Why does the directly assignment for self-reference is permitted?

Consider this example:

struct SelfR<'a>{
   a:String,
   b:Option<&'a String>
}
fn foo0(){
  let mut c = SelfR{a:"abc".to_string(),b:None};
  c.b = Some(&c.a); // OK
  println!("{}",c.b);
}
fn foo1(){
  let mut c = SelfR{a:"abc".to_string(),b:None};
  let d = Some(&c.a);
  c.b = d; // OK
  println!("{}",c.b);
}
fn foo2(){
  let mut c = SelfR{a:"abc".to_string(),b:None};
  let mrf = & mut c;
  mrf.b = &mrf.a; // OK
  println!("{}",mrf.b);
}
fn foo3(){
  let mut c = SelfR{a:"abc".to_string(),b:None};
  let mrf = & mut c;
  (& mut *mrf).b = Some(&mrf.a); // Error
  println!("{}",mrf.b);
}
fn foo4(){
  let mut c = SelfR{a:"abc".to_string(),b:None};
  (& mut c).b = Some(&c.a); // Error
 println!("{}",c.b);
}

Why are foo0, foo1, and foo2 permitted to produce self-reference, I expect they would have the same diagnosis as that of foo3 and foo4. Is there a special rule that applies to the former three?

There's nothing really wrong with 3 and 4, they're just obfuscated from the compiler being able to tell that they're okay.
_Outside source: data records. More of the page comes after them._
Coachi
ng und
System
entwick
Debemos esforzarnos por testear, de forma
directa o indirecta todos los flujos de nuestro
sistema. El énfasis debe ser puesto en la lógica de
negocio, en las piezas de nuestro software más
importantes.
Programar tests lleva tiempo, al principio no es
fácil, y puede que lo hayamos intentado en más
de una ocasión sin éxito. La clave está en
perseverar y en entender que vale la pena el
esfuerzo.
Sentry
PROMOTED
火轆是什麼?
The parts in parentheses are borrowing the whole c, so you aren't allowed to then borrow a part of c in the same expression.
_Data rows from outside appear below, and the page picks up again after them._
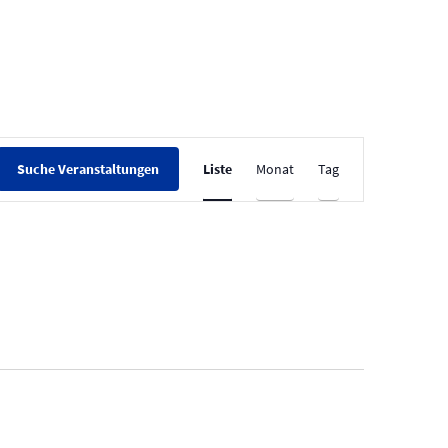
V
Liste
Monat
Tag
Suche Veranstaltungen
e
r
a
n
s
t
a
l
t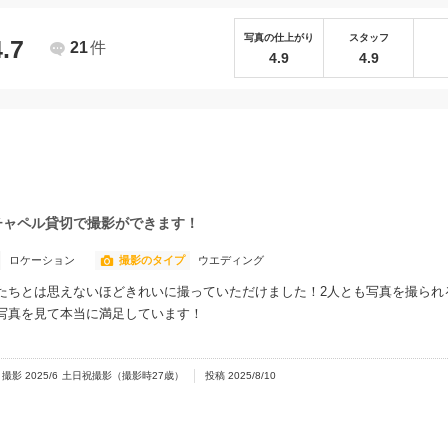
写真の仕上がり
スタッフ
4.7
21
件
4.9
4.9
チャペル貸切で撮影ができます！
ロケーション
撮影のタイプ
ウエディング
たちとは思えないほどきれいに撮っていただけました！2人とも写真を撮られ
写真を見て本当に満足しています！
撮影
2025/6
土日祝撮影
（撮影時
27
歳）
投稿
2025/8/10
This doesn't really have anything to do with self-references. This would apply when calling a method like c.b.m(&c.a) vs (&mut c).b.m(&c.a).

The other ones work because Rust deals with borrows per-member when such information is available. It knows &mut c.b and &c.a don't overlap.
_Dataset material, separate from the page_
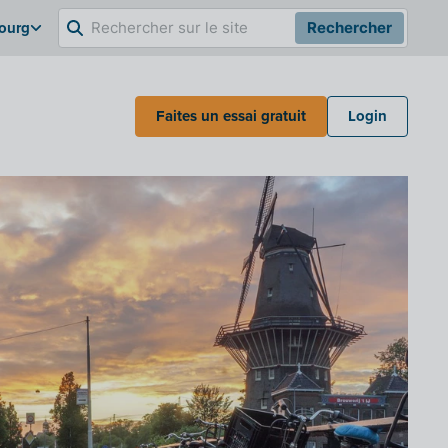
bourg
Rechercher
Faites un essai gratuit
Login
Ok, Is my understanding wrong for c.b = Some(&c.a), I thought its desugar is (& mut c).b = Some(&c.a).

I don't think this desugars. Usually it's sufficient to think of each member as its own variable. Like this:

let mut c = SelfR {
    a: "abc".to_string(),
    b: None,
};

// c.b = Some(&c.a);
let &mut SelfR {
    ref a,
    ref mut b,
} = &mut c;
*b = Some(a);

println!("{:?}", b);

If there were any desugaring, the correct equivalent would be *&mut c.b = Some(&c.a). Fields can be borrowed separately.